4. 3rd Department of Critical Care, Evgenidio Hospital, Medical School, National and Kapodistrian University of Athens, 11528 Athens, Greece

Abstract

Amphotericin B (AmB) has long stood as a cornerstone in the treatment of invasive fungal infections (IFIs), especially among immunocompromised patients. However, the landscape of antifungal therapy is evolving. New antifungal agents, boasting novel mechanisms of action and better safety profiles, are entering the scene, presenting alternatives to AmB’s traditional dominance. This shift, prompted by an increase in the incidence of IFIs, the growing demographic of immunocompromised individuals, and changing patterns of fungal resistance, underscores the continuous need for effective treatments. Despite these challenges, AmB’s broad efficacy and low resistance rates maintain its essential status in antifungal therapy.

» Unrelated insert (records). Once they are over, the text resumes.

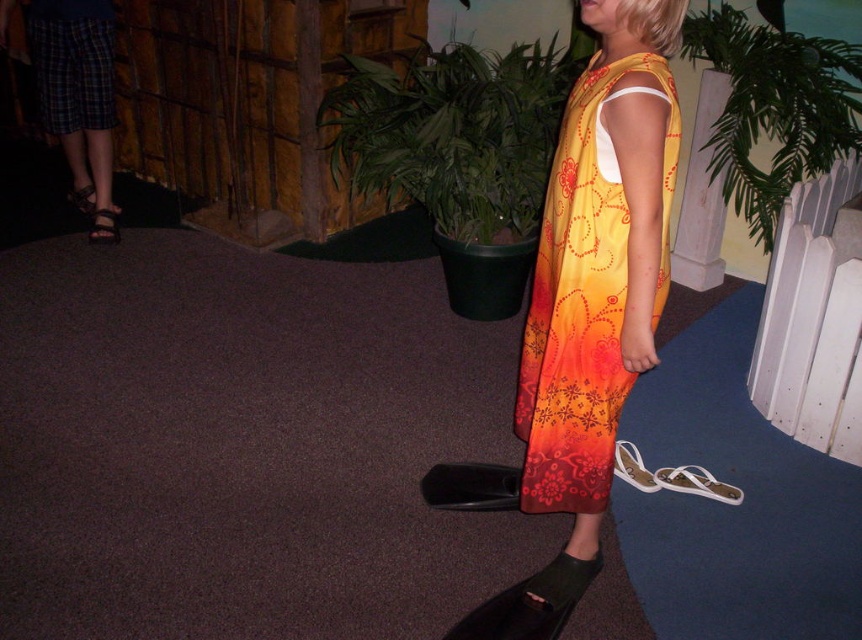 You are a photographer setting up a shoot in this room. You want to position a small stool between the green leafy plant at upper right and the plaid fabric skirt at left. Based on their positions, where should the stool be placed?

The stool should be placed between the green leafy plant at upper right and the plaid fabric skirt at left, but since the green leafy plant at upper right is located below the plaid fabric skirt at left, the stool needs to be positioned below the plaid fabric skirt at left and above the green leafy plant at upper right to be between them.

Based on the coordinates provided, which object is located at point (583,304) in the image?

The point (583,304) indicates the location of the floral print fabric dress at center.

You are a photographer positioned 2 meters away from the scene. You want to capture a closeup shot of the point at coordinates point (585, 129). Can you reach the point without moving closer than your current position?

The distance of point (585, 129) from camera is 1.46 meters, so yes, you can reach the point without moving closer since you are currently 2 meters away, which is farther than the point.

Innovations in AmB formulations, such as lipid complexes and liposomal delivery systems, have significantly mitigated its notorious nephrotoxicity and infusion-related reactions, thereby enhancing its clinical utility. Moreover, AmB’s efficacy in treating severe and rare fungal infections and its pivotal role as prophylaxis in high-risk settings highlight its value and ongoing relevance. This review examines AmB’s standing amidst the ever-changing antifungal landscape, focusing on its enduring significance in current clinical practice and exploring its potential future therapeutic adaptations.